WASHINGTON (BP)–You could say radio was “born” Christian. The first transmission to hit the airwaves on Dec. 24, 1906, was a religious service that included the carol “O Holy Night,” readings from the gospel of Luke and the singing of a sacred song (Handel’s “Largo”).

As broadcast historian J. Harold Ellens recounted: “… God chose this time, the eve of the birth of Christ, to foretell the most significant development of the 20th century.”

How things have changed. While the United States still enjoys relative freedom to air Christian programming, broadcasters in other countries are not so blessed. After 14 years, United Christian Broadcasters in the United Kingdom are still asking for freedom to broadcast, and although Premier Radio has won the right to remain exclusively Christian, renewal of their license is in jeopardy.

“We’ve been fighting two battles,” David Heron, chairman of Premier, told Crosswalk.com. First was the pressure to change into a multi-faith, rather than solely Christian, radio station. “But, we’ve received some delightfully good news since May 16,” Heron said. The government informed Premier that their “exclusively Christian character will be preserved.”

Heron credits the 50,000 people who prayed and petitioned the government with influencing the outcome.

If forced to revamp its format to “multi-faith,” Premier would have needed to carry Muslim, Buddhist and other non-Christian “religious” programming.
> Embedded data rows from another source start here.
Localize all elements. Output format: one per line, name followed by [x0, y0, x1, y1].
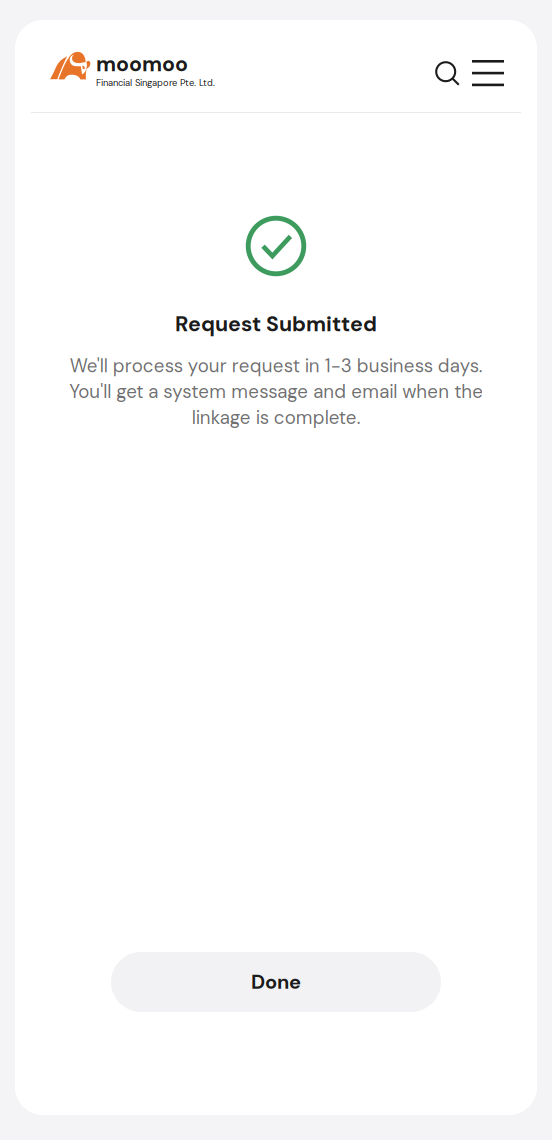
staticText: moomoo: [96, 50, 188, 78]
staticText: Financial Singapore Pte. Ltd.: [96, 77, 215, 89]
staticText: Request Submitted: [175, 310, 377, 338]
staticText: We'll process your request in 1-3 busine…: [69, 354, 483, 430]
button[interactable]: Search: [419, 52, 460, 91]
staticText: Done: [251, 969, 301, 995]
button[interactable]: Menu: [467, 52, 508, 91]
button[interactable]: Done: [111, 952, 441, 1012]
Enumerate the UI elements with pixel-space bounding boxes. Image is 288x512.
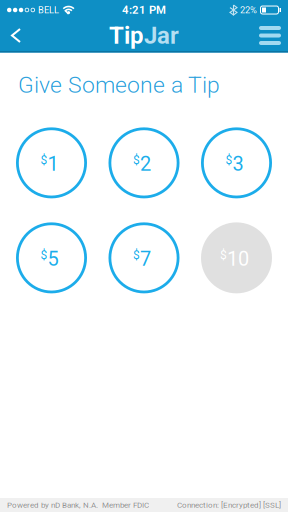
staticText: $ (226, 153, 232, 167)
staticText: BELL (38, 4, 59, 15)
button[interactable]: $ (16, 127, 87, 198)
staticText: 1 (48, 152, 58, 176)
staticText: 7 (140, 247, 151, 271)
button[interactable]: $ (201, 127, 272, 198)
staticText: Give Someone a Tip (18, 72, 220, 98)
staticText: $ (40, 248, 48, 262)
button[interactable]: $ (16, 222, 87, 293)
staticText: 3 (232, 152, 244, 176)
staticText: $ (220, 248, 227, 262)
staticText: Tip (109, 21, 144, 50)
button[interactable]: $ (201, 222, 272, 293)
staticText: 4:21 PM (122, 3, 166, 17)
staticText: 2 (140, 152, 151, 176)
staticText: $ (133, 153, 140, 167)
button[interactable]: Menu (259, 26, 288, 45)
staticText: Powered by nD Bank, N.A. Member FDIC (7, 500, 149, 510)
button[interactable]: Back (0, 28, 22, 43)
staticText: 10 (227, 247, 249, 271)
staticText: Jar (144, 21, 179, 50)
button[interactable]: $ (108, 222, 180, 293)
staticText: Connection: [Encrypted] [SSL] (177, 500, 281, 510)
button[interactable]: $ (108, 127, 180, 198)
staticText: $ (40, 153, 48, 167)
staticText: 5 (48, 247, 58, 271)
staticText: 22% (240, 4, 257, 15)
staticText: $ (133, 248, 140, 262)
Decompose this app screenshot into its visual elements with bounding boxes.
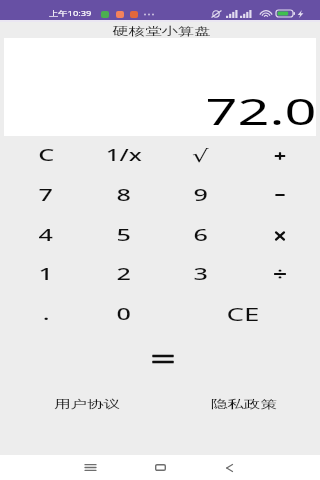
staticText: 3 (194, 262, 208, 285)
button[interactable]: 隐私政策 (203, 391, 285, 417)
button[interactable]: 4 (7, 215, 85, 254)
button[interactable]: Multiply (241, 216, 319, 255)
staticText: 硬核堂小算盘 (112, 25, 212, 39)
staticText: 1 (38, 262, 54, 285)
button[interactable]: Home (144, 455, 176, 480)
button[interactable]: Recent apps (74, 455, 106, 480)
button[interactable]: 1 (7, 254, 85, 293)
button[interactable]: Equals (130, 340, 196, 378)
staticText: 1/x (106, 144, 143, 166)
staticText: 5 (116, 223, 132, 246)
button[interactable]: 2 (85, 254, 163, 293)
button[interactable]: 3 (162, 254, 240, 293)
button[interactable]: Plus (241, 136, 319, 175)
staticText: 用户协议 (54, 397, 120, 411)
button[interactable]: 1/x (85, 135, 163, 174)
button[interactable]: Divide (241, 254, 319, 293)
button[interactable]: C (7, 135, 85, 174)
button[interactable]: 7 (7, 175, 85, 214)
staticText: 6 (194, 223, 208, 246)
button[interactable]: 硬核堂小算盘 (2, 23, 320, 41)
button[interactable]: . (7, 294, 85, 333)
staticText: CE (226, 301, 260, 326)
button[interactable]: 0 (85, 294, 163, 333)
button[interactable]: 5 (85, 215, 163, 254)
staticText: 隐私政策 (211, 397, 277, 411)
staticText: 7 (38, 183, 54, 206)
staticText: 9 (194, 183, 208, 206)
staticText: 上午10:39 (49, 9, 92, 18)
button[interactable]: √ (162, 136, 240, 175)
button[interactable]: 8 (85, 175, 163, 214)
staticText: 8 (116, 183, 132, 206)
staticText: 72.0 (206, 85, 316, 125)
button[interactable]: Minus (241, 175, 319, 214)
button[interactable]: 6 (162, 215, 240, 254)
staticText: C (38, 143, 55, 166)
staticText: 2 (116, 262, 132, 285)
button[interactable]: 9 (162, 175, 240, 214)
staticText: . (43, 302, 50, 325)
button[interactable]: Back (213, 455, 245, 480)
staticText: 0 (116, 302, 132, 325)
button[interactable]: CE (165, 294, 320, 333)
staticText: √ (192, 146, 210, 166)
staticText: 4 (38, 223, 54, 246)
button[interactable]: 用户协议 (46, 391, 128, 417)
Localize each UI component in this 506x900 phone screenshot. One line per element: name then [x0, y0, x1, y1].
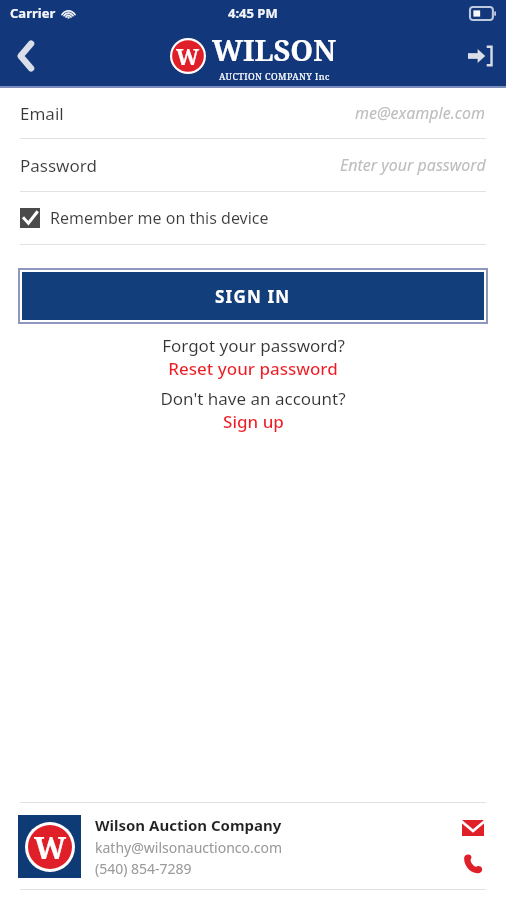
staticText: Don't have an account? [160, 387, 346, 410]
staticText: me@example.com [355, 102, 486, 124]
button[interactable]: Remember me on this device [0, 192, 506, 244]
staticText: W [176, 42, 200, 71]
button[interactable]: Password [0, 139, 506, 191]
staticText: Email [20, 102, 64, 125]
staticText: W [34, 827, 67, 868]
button[interactable]: Back [0, 31, 52, 81]
button[interactable]: Sign in [454, 31, 506, 81]
staticText: Sign up [223, 410, 284, 433]
staticText: Forgot your password? [162, 334, 345, 357]
button[interactable]: Send email [458, 813, 488, 843]
staticText: kathy@wilsonauctionco.com [95, 838, 283, 857]
button[interactable]: Reset your password [168, 357, 338, 380]
button[interactable]: Sign up [223, 410, 284, 433]
staticText: Password [20, 154, 97, 177]
button[interactable]: Email [0, 88, 506, 138]
staticText: Reset your password [168, 357, 338, 380]
staticText: AUCTION COMPANY Inc [219, 70, 330, 82]
staticText: Wilson Auction Company [95, 815, 282, 835]
staticText: Carrier [10, 4, 56, 22]
button[interactable]: W [0, 803, 506, 889]
button[interactable]: SIGN IN [22, 272, 484, 320]
staticText: 4:45 PM [228, 4, 278, 22]
button[interactable]: Call [458, 849, 488, 879]
staticText: Remember me on this device [50, 207, 269, 229]
staticText: SIGN IN [215, 285, 291, 308]
staticText: (540) 854-7289 [95, 859, 192, 878]
staticText: Enter your password [340, 154, 486, 176]
staticText: WILSON [212, 30, 337, 69]
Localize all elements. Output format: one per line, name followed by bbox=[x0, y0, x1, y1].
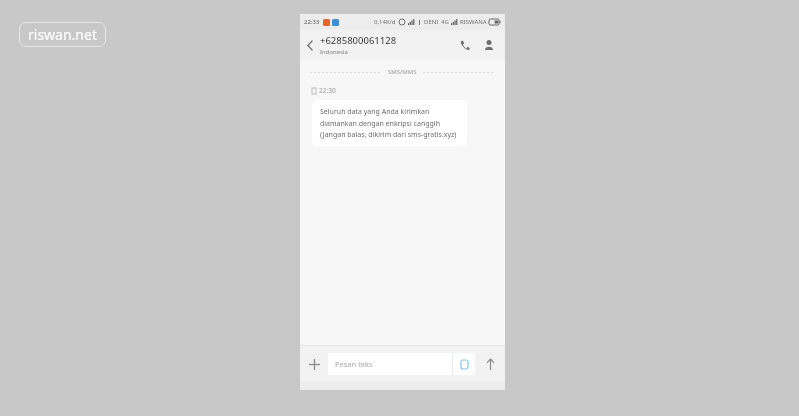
staticText: 0,14K/d bbox=[374, 18, 396, 26]
button[interactable]: Contact details bbox=[477, 33, 501, 57]
button[interactable]: Back bbox=[300, 35, 320, 55]
button[interactable]: Emoji bbox=[453, 353, 475, 375]
staticText: DENI bbox=[424, 18, 439, 26]
button[interactable]: Add attachment bbox=[300, 350, 328, 378]
staticText: Pesan teks bbox=[335, 359, 452, 369]
button[interactable]: Send bbox=[475, 349, 505, 379]
button[interactable]: Seluruh data yang Anda kirimkan diamanka… bbox=[312, 100, 467, 146]
button[interactable]: Call bbox=[453, 33, 477, 57]
staticText: riswan.net bbox=[28, 25, 97, 44]
button[interactable]: Pesan teks bbox=[328, 353, 475, 375]
staticText: 4G bbox=[441, 18, 449, 26]
staticText: 22:33 bbox=[304, 18, 320, 26]
staticText: 22:30 bbox=[319, 86, 336, 95]
staticText: RISWANA bbox=[460, 18, 487, 26]
staticText: +6285800061128 bbox=[320, 34, 397, 47]
staticText: Seluruh data yang Anda kirimkan diamanka… bbox=[320, 107, 459, 139]
staticText: Indonesia bbox=[320, 48, 348, 56]
staticText: SMS/MMS bbox=[388, 68, 417, 76]
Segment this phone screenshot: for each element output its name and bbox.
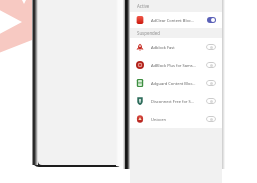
- button[interactable]: AdBlock Plus for Samsung Inte: [130, 56, 222, 74]
- button[interactable]: Disable content blocker: [207, 17, 216, 23]
- button[interactable]: AdClear Content Blocker: [130, 12, 222, 28]
- button[interactable]: Adguard Content Blocker: [130, 74, 222, 92]
- staticText: Unicorn: [151, 117, 196, 122]
- button[interactable]: Enable content blocker: [206, 44, 216, 50]
- staticText: Adguard Content Blocker: [151, 81, 196, 86]
- button[interactable]: Adblock Fast: [130, 38, 222, 56]
- button[interactable]: Disconnect Free for Samsung B: [130, 92, 222, 110]
- button[interactable]: Enable content blocker: [206, 116, 216, 122]
- staticText: AdClear Content Blocker: [151, 18, 196, 23]
- button[interactable]: Enable content blocker: [206, 62, 216, 68]
- staticText: Adblock Fast: [151, 45, 196, 50]
- button[interactable]: Unicorn: [130, 110, 222, 128]
- staticText: Suspended: [137, 30, 160, 36]
- staticText: AdBlock Plus for Samsung Inte: [151, 63, 196, 68]
- staticText: Active: [137, 3, 150, 9]
- button[interactable]: Enable content blocker: [206, 98, 216, 104]
- button[interactable]: Enable content blocker: [206, 80, 216, 86]
- staticText: Disconnect Free for Samsung B: [151, 99, 196, 104]
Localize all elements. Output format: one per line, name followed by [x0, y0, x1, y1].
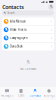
staticText: Calls: [18, 94, 24, 97]
button[interactable]: Alex Morgan: [2, 17, 54, 26]
button[interactable]: Settings: [42, 86, 56, 100]
staticText: Contacts: [2, 4, 24, 11]
staticText: Messages: [1, 94, 13, 97]
button[interactable]: Blake Rivera: [2, 26, 54, 34]
staticText: Casey Nguyen: [10, 36, 28, 40]
button[interactable]: Search: [2, 10, 54, 15]
staticText: Blake Rivera: [10, 28, 26, 31]
staticText: Contacts: [30, 94, 40, 97]
button[interactable]: Dana Shah: [2, 42, 54, 51]
button[interactable]: Account: [48, 4, 54, 10]
button[interactable]: Contacts: [28, 86, 42, 100]
staticText: Search: [7, 11, 15, 15]
button[interactable]: Messages: [0, 86, 14, 100]
staticText: Settings: [44, 94, 54, 97]
staticText: Alex Morgan: [10, 20, 26, 23]
staticText: Dana Shah: [10, 45, 23, 48]
staticText: No Contacts: [20, 67, 36, 71]
button[interactable]: Casey Nguyen: [2, 34, 54, 42]
button[interactable]: Calls: [14, 86, 28, 100]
The second battle, the one for a digital broadcasting license, goes on. Under Britain’s 1990 Broadcasting Act, religious stations are disqualified from applying for any of the new digital licenses now being offered. Under British law, only the British Broadcasting Corporation (BBC), a state-owned station, can transmit religious programs nationally.

Premier is “in discussions” with radio authorities about approving their application for a digital license, Heron said. But it will require legislation, actually an act of Parliament, to change the laws. While Parliament is considering a bill to overturn the ban on national religious radio stations, it could take a couple of years, Heron said. “And in two years, all digital licenses will be allotted to other stations.”

Peter Kerridge, managing director of Premier, noted all other stations that own digital licenses are entitled to an automatic renewal. “But Premier has been informed that it is not entitled to the same treatment and cannot have an automatic renewal and indeed may have to apply early for its license,” Kerridge said.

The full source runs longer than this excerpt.